Thursday, May 17, 2012

End of school year performance

So tomorrow, we go to Erin's end of school year performance.  This sounds innocent enough, until you hear the details.  Once I tell you all that, I'm sure you'll join me in wondering just what these people are smoking.

It starts at 8:30 am.
It is comprised entirely of musical numbers.
It is two hours long.
They can't tell us when our kid's class will be on so we can come just for that.
They ask that younger siblings not be brought.
We are expected to sign her out after it's over.

OK, where do we begin with how ridiculous this thing is?  Oh, I know.  TWO HOURS of musical numbers at 8:30 in the morning?!!  Are you KIDDING me?!  The only person I want to hear singing at that hour of the day is Johnny Cash on my iPhone. 

Secondly, we're not supposed to bring younger siblings, so in theory, we're supposed to find a babysitter at this ridiculous hour.  In theory, I could find one, but she is in Hinesville, which is half an hour from here, and it's entirely infeasible to get the boys there and get back for the thing, AND be here to put Erin on the bus.  Not to mention the quarter tank of gas we'd end up wasting in the process.  The babysitter thing is NOT happening.  The boys are coming to the show, and if anyone has anything to say about it, well.... let them.

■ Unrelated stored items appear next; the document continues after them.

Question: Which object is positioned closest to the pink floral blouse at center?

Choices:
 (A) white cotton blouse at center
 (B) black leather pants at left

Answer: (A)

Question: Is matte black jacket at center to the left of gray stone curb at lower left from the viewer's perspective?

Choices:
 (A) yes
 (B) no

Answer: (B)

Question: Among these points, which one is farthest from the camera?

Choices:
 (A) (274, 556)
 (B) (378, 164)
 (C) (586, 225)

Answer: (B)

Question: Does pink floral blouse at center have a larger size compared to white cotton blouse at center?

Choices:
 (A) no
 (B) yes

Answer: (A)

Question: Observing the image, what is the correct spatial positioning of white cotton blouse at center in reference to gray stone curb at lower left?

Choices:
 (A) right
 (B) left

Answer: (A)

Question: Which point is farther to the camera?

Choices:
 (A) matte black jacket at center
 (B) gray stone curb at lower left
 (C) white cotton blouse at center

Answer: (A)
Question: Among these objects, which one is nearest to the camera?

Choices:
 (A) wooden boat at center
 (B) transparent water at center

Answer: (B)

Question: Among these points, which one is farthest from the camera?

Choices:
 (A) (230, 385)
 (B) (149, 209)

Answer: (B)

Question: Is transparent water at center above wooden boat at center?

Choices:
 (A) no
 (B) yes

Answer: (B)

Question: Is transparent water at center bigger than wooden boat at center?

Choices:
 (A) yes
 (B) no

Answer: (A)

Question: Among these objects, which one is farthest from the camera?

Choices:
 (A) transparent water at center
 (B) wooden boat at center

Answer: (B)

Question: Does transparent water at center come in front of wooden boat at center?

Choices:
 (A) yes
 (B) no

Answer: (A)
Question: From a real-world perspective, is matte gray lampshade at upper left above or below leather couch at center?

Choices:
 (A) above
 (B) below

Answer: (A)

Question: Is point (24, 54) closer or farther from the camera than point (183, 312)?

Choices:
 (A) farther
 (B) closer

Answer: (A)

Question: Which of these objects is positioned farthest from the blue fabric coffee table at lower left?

I can just imagine the meeting to plan this thing.  The sadistic principal rubbing her hands together maniacally, and saying, "LET'S MAKE IT TWO HOURS LONG!!!"  Then Erin's crazy teacher chimes in, "ALL MUSICAL NUMBERS!!" and the janitor says, "MAKE IT START AT 8 IN THE MORNING!!!", and the cafeteria lady says excitedly, "AND SAY NO YOUNGER SIBLINGS ARE ALLOWED SO THAT THE ONES WHO DON'T HAVE FAMILY HERE REALLY HAVE TO SWEAT OVER IT!!!" Smiling evilly, the principal says, in a voice reminiscent of Montgomery Burns on The Simpsons, "Excellent.  We'll sell DVD's for $9.99, and send home flyers about it repeatedly, marking them as "First Notice, Second Notice, and Third Notice" as if they're late on their electric bill." and they all laugh together BWAHAHAHAHAHAHAHA!!!! The town of Pembroke will never be the same!!!

Tomorrow.  I think I'll take a giant thermos of coffee.  If they have a problem with that, well, too bad.